+++ Recorded data

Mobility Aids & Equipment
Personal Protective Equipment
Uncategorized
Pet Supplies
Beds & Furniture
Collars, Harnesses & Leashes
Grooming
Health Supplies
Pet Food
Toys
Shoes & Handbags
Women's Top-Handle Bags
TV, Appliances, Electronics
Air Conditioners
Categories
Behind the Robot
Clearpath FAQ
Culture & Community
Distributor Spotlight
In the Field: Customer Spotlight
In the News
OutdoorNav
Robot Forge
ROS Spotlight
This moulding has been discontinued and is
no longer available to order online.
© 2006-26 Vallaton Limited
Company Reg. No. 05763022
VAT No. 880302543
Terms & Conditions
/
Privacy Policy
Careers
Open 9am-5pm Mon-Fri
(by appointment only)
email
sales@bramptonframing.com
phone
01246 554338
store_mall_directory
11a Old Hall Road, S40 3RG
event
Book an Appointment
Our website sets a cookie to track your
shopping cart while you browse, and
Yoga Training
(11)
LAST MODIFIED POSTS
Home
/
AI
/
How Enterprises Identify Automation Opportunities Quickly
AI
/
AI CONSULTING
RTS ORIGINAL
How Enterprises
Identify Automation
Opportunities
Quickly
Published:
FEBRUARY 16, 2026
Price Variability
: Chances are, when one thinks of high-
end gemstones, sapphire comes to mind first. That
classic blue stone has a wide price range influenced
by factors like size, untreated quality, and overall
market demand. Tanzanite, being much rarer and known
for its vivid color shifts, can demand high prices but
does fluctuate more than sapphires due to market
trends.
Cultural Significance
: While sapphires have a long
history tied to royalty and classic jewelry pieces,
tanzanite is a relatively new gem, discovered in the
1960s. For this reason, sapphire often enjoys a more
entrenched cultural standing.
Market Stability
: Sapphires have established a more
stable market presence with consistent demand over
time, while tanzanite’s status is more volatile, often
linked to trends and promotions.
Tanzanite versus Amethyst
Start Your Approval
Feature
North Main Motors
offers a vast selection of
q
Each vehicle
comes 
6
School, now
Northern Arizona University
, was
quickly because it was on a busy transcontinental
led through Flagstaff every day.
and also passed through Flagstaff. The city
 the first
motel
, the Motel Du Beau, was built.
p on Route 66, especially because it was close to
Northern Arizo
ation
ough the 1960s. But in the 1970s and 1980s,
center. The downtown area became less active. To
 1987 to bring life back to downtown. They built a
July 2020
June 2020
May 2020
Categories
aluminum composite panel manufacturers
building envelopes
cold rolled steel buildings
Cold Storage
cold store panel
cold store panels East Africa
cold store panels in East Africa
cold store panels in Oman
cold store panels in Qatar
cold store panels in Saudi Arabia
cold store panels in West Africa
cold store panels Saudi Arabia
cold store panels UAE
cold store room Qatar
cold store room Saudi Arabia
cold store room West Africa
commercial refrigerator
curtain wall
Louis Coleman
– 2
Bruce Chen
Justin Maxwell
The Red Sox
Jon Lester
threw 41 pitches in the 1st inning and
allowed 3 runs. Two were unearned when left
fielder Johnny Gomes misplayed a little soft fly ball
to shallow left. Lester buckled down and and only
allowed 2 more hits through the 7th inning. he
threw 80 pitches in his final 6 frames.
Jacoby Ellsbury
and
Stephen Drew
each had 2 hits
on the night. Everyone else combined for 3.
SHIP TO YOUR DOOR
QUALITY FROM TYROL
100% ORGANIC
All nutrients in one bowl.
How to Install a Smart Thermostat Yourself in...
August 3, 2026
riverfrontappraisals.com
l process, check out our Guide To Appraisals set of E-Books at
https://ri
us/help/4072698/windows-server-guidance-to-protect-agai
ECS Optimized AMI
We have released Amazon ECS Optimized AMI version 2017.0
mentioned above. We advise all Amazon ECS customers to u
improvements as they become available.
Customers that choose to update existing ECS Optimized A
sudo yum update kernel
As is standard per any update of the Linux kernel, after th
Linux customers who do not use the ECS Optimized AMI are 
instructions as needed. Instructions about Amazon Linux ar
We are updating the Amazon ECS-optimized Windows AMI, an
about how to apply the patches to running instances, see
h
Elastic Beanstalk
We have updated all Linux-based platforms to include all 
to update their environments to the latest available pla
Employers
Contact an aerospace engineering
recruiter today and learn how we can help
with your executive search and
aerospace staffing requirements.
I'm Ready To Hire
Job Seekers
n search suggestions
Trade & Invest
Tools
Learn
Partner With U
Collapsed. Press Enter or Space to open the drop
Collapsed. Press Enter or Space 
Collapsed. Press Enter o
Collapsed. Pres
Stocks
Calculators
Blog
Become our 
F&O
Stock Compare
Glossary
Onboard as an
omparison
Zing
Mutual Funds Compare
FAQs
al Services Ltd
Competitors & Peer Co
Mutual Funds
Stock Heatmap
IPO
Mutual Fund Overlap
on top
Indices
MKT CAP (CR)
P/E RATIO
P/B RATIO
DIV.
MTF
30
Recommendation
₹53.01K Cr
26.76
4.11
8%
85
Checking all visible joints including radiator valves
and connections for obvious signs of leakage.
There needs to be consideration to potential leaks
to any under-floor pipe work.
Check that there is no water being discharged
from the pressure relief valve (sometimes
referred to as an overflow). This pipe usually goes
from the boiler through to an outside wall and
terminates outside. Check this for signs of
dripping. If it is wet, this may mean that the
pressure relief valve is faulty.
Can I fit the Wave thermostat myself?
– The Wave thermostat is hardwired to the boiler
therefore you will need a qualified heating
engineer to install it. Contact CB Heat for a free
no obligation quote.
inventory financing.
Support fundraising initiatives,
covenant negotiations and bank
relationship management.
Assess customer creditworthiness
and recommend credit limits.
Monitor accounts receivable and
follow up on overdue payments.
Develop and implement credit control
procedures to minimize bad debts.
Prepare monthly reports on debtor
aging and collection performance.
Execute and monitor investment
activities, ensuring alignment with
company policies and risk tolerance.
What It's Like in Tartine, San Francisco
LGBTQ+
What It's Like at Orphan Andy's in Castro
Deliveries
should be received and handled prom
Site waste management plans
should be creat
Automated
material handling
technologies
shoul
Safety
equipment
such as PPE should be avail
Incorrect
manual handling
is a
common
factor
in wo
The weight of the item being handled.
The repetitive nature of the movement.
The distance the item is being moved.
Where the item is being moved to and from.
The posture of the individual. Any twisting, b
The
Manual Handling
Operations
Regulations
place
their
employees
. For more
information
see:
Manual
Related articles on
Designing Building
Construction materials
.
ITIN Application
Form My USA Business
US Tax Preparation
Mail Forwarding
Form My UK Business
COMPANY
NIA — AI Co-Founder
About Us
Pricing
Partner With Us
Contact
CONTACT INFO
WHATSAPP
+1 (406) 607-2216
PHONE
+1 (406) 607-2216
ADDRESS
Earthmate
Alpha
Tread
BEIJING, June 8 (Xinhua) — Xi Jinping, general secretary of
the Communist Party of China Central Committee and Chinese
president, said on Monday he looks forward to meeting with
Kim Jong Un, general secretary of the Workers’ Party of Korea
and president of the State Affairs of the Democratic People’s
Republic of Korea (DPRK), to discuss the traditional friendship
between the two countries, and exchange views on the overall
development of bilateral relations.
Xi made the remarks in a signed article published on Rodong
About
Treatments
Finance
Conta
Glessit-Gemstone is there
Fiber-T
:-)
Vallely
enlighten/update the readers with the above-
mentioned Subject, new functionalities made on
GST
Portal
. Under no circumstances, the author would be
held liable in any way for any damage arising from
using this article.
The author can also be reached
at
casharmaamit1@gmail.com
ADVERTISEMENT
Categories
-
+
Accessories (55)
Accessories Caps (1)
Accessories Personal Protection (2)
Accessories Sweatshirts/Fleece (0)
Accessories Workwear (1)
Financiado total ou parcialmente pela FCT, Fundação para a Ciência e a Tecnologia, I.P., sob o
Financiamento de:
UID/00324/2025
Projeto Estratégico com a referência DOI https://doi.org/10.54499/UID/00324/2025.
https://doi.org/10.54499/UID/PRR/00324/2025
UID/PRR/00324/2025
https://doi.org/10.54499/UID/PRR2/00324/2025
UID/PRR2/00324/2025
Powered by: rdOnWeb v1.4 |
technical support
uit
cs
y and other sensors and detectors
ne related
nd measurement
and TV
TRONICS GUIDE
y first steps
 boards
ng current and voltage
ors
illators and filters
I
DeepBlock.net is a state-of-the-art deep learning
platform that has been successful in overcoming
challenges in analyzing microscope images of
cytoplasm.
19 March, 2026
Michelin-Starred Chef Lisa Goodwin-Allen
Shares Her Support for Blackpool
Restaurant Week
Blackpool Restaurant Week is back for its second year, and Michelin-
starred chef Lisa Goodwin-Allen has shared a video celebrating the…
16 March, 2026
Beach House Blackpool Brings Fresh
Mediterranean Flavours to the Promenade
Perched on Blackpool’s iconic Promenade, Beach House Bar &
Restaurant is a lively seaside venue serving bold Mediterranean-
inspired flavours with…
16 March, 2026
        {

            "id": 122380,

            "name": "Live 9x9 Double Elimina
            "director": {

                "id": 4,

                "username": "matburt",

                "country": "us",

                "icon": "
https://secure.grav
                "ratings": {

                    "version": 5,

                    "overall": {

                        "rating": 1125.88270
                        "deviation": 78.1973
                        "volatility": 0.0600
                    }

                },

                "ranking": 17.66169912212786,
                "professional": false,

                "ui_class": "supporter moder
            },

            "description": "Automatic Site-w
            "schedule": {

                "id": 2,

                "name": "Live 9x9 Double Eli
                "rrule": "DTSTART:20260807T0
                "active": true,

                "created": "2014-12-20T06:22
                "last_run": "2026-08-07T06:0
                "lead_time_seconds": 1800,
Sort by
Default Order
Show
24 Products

++++++

Output all lines from the beginning of the data up to the line holding "ROS Spotlight", that line included, exactly as written.

_Solution to this problem_:
Mobility Aids & Equipment
Personal Protective Equipment
Uncategorized
Pet Supplies
Beds & Furniture
Collars, Harnesses & Leashes
Grooming
Health Supplies
Pet Food
Toys
Shoes & Handbags
Women's Top-Handle Bags
TV, Appliances, Electronics
Air Conditioners
Categories
Behind the Robot
Clearpath FAQ
Culture & Community
Distributor Spotlight
In the Field: Customer Spotlight
In the News
OutdoorNav
Robot Forge
ROS Spotlight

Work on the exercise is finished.